There Nick embraces his down home Southern girlfriend Gina (Kiele Sanchez), first seen lolling naked by the waterfall. Cliff and Cydney begin to have qualms about the friendly but oddball pair, especially when Cliff learns more of the recent murders from cell phone news bulletins. But the honeymooners can’t seem to shake off their new “friends.” Meanwhile, the hitchhikers reappear, adding to the sense of menace.

You just know something awful is going to happen, and indeed it does. But director David Twohy’s twisty script, as noted, skirts the predictable. What happens requires major suspension of disbelief – and a nagging wish to watch the film all over again and catch the inconsistencies – but, even so, what’s here is enjoyable for fans of this genre.

Though acting is generally secondary to action in these sorts of films, the performances are quite solid: Zahn and Jovovich, respectively befuddled and heedless of danger, with enthusiasm soon giving way to apprehension, and Olyphant and Sanchez walking the fine line between likability and possible menace.

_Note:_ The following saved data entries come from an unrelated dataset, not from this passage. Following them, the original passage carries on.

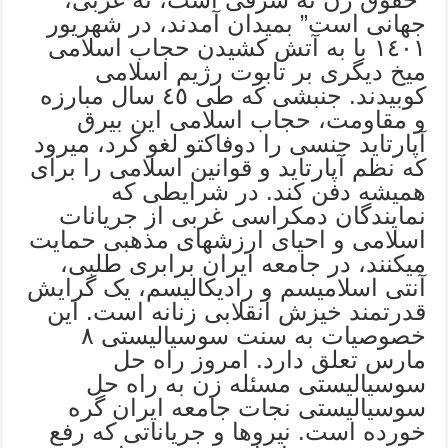
جهانی است” بمیدان آمدند، در شهریور
١٤٠١ با به آتش کشیدن حجاب اسلامی
میخ دیگری بر تابوت رژیم اسلامی
کوبیدند. جنبشی که طی ٤٥ سال مبارزه
و مقاومت، حجاب اسلامی این بیرق
آپارتاید جنسی را دوفاکتو لغو کرد، میرود
که نظم آپارتاید و قوانین اسلامی را برای
همیشه دفن کند. در شرایطی که
نمایندگان دمکراسی غربی از جریانات
اسلامی و احیای ارزشهای مذهبی حمایت
میکنند، در جامعه ایران برابری طلبی،
آنتی اسلامیسم و رادیکالیسم، یک گرایش
قدرتمند خیزش انقلابی زنانه است. این
خصوصیات به سنت سوسیالیستی ٨
مارس تعلق دارد. امروز راه حل
سوسیالیستی مسئله زن به راه حل
سوسیالیستی نجات جامعه ایران گره
خورده است. نیروها و جریاناتی که رفع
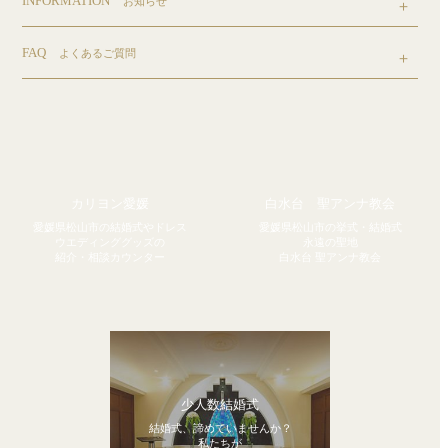
INFORMATION
お知らせ
FAQ
よくあるご質問
カリヨン愛媛
白水台 聖アンナ教会
愛媛県松山市の結婚式やドレス
愛媛県松山市の挙式・結婚式
ウエディンググッズの
永遠の聖地
紹介・相談カウンター
白水台 聖アンナ教会
少人数結婚式
結婚式、諦めていませんか？
私たちが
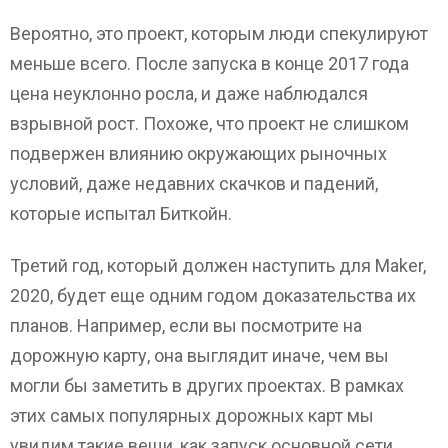
Вероятно, это проект, которым люди спекулируют
меньше всего. После запуска в конце 2017 года
цена неуклонно росла, и даже наблюдался
взрывной рост. Похоже, что проект не слишком
подвержен влиянию окружающих рыночных
условий, даже недавних скачков и падений,
которые испытал Биткойн.
Третий год, который должен наступить для Maker,
2020, будет еще одним годом доказательства их
планов. Например, если вы посмотрите на
дорожную карту, она выглядит иначе, чем вы
могли бы заметить в других проектах. В рамках
этих самых популярных дорожных карт мы
увидим такие вещи, как запуск основной сети,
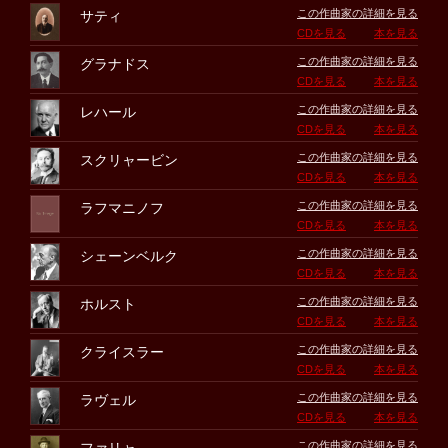
この作曲家の詳細を見る
サティ
CDを見る
本を見る
この作曲家の詳細を見る
グラナドス
CDを見る
本を見る
この作曲家の詳細を見る
レハール
CDを見る
本を見る
この作曲家の詳細を見る
スクリャービン
CDを見る
本を見る
この作曲家の詳細を見る
ラフマニノフ
CDを見る
本を見る
この作曲家の詳細を見る
シェーンベルク
CDを見る
本を見る
この作曲家の詳細を見る
ホルスト
CDを見る
本を見る
この作曲家の詳細を見る
クライスラー
CDを見る
本を見る
この作曲家の詳細を見る
ラヴェル
CDを見る
本を見る
この作曲家の詳細を見る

The colorful landscape has been well captured by director of photography Mark Plummer

Tautly directed by Twohy, you’re guaranteed to jump out of your seat more than once. Though it has all the markings of what used to be called a B-level programmer, this one’s a cut above.

(Rated R for graphic violence, language including sexual references and some drug use.)